● **What you are asked to do**
Say nothing but the number of lines below in which the string "banyak" appears.

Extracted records
..............................

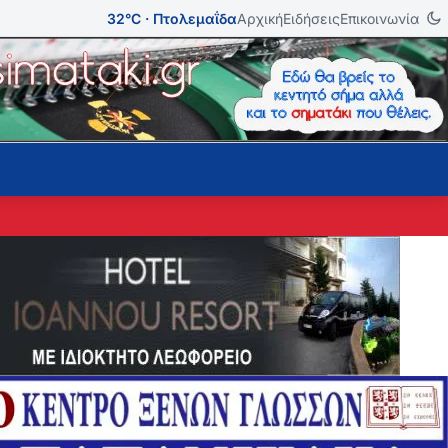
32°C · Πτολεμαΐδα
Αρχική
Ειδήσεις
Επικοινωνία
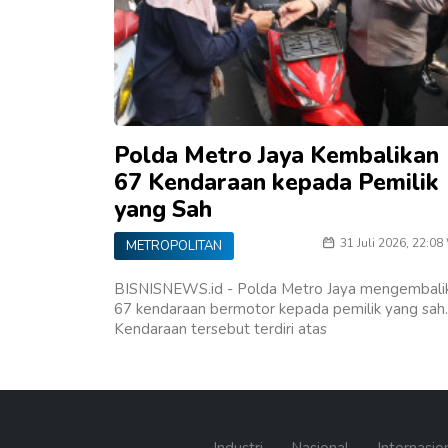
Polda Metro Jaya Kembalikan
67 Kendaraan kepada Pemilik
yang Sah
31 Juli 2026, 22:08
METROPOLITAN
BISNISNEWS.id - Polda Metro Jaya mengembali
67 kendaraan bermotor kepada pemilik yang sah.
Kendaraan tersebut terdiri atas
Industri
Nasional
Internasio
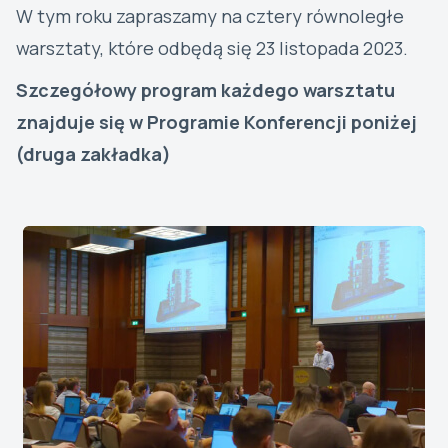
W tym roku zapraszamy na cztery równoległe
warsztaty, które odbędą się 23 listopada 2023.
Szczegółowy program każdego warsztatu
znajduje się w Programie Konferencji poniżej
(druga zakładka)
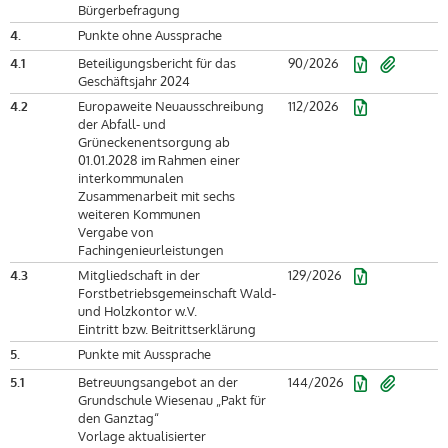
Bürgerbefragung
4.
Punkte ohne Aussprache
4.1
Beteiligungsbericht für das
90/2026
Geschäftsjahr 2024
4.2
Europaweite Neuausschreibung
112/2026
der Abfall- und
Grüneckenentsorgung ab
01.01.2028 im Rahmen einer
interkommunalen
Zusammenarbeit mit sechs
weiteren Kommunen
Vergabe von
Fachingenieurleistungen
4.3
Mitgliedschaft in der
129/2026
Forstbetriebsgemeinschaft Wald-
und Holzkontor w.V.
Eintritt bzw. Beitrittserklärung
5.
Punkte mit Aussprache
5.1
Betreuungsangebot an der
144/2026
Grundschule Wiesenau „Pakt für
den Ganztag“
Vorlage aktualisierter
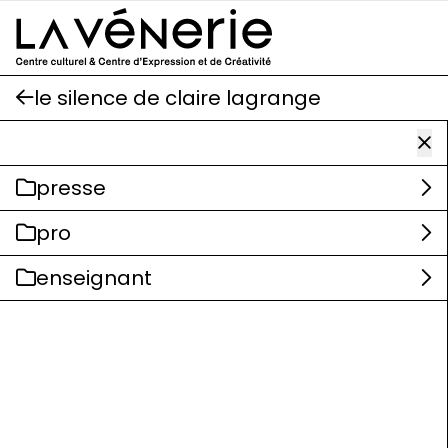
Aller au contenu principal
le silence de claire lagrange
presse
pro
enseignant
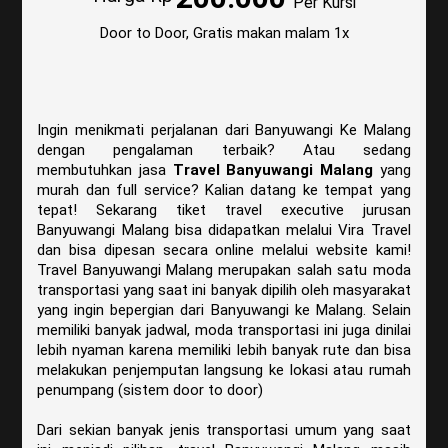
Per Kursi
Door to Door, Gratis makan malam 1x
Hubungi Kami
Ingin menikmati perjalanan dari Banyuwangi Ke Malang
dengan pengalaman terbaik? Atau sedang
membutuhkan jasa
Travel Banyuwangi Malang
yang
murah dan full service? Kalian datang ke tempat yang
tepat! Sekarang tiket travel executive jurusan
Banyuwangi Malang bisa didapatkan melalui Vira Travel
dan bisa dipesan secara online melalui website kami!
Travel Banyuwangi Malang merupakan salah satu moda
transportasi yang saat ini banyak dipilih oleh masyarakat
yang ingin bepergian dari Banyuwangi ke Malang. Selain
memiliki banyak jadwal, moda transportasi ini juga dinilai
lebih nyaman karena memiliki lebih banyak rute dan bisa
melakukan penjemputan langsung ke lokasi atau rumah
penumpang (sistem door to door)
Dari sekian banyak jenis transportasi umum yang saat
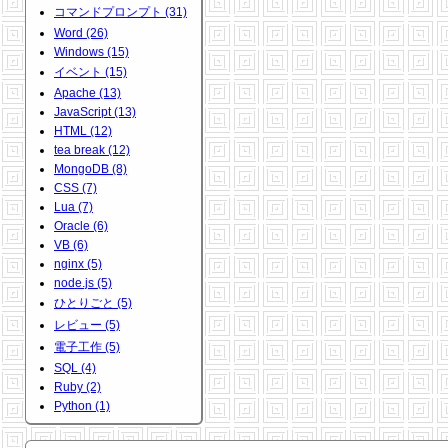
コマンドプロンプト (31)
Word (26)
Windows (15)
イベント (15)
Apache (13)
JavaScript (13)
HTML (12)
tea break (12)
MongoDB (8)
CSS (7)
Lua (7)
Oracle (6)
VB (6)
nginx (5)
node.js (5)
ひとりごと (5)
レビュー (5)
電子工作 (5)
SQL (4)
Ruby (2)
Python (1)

..............................

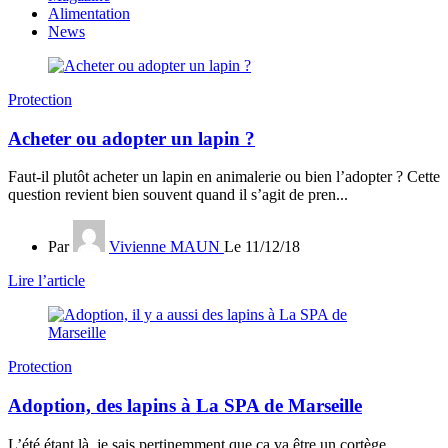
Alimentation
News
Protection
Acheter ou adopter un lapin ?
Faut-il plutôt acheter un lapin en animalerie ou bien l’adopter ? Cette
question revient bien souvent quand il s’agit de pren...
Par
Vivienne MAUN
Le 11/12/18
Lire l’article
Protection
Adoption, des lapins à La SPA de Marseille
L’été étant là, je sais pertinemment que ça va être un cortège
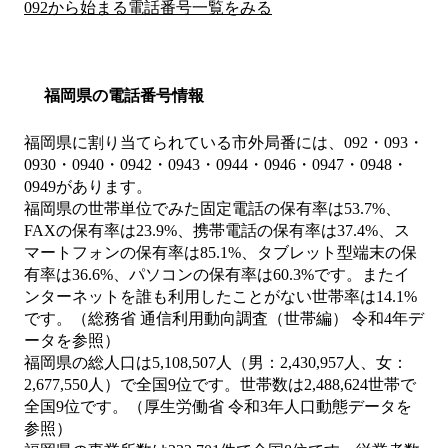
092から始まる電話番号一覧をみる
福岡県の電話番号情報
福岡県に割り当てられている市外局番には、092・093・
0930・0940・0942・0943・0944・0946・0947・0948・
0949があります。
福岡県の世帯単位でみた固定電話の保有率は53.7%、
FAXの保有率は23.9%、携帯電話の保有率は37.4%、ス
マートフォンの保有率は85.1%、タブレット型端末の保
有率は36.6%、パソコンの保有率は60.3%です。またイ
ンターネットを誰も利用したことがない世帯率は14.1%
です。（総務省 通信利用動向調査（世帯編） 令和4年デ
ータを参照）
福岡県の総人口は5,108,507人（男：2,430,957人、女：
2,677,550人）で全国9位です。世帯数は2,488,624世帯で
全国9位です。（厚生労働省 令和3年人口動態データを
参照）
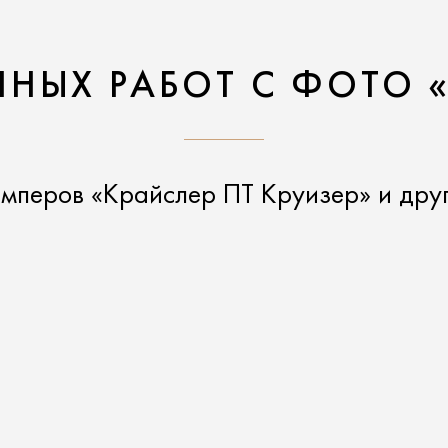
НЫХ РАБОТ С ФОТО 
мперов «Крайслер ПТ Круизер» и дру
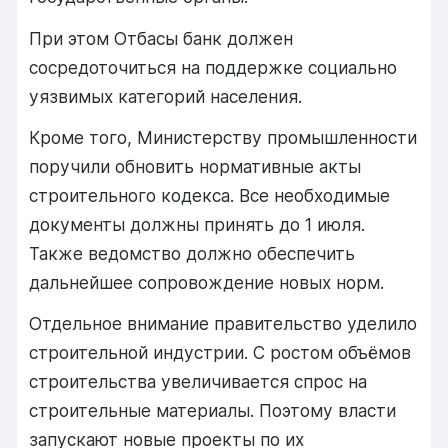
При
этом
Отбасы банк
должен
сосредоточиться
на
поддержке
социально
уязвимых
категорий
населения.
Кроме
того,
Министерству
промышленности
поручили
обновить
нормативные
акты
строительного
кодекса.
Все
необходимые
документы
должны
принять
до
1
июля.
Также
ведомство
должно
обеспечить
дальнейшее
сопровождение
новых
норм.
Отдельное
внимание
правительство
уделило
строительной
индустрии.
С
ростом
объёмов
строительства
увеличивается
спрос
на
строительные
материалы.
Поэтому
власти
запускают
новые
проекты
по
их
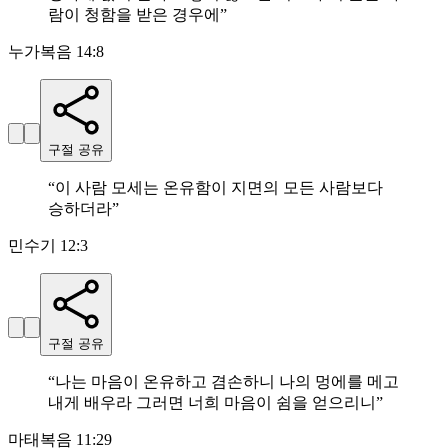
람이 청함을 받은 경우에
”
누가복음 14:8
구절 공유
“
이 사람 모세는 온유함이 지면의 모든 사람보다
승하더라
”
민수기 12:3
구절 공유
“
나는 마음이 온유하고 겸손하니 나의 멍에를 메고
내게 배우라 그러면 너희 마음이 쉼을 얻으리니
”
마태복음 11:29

..............................

● **Finished exercise**
4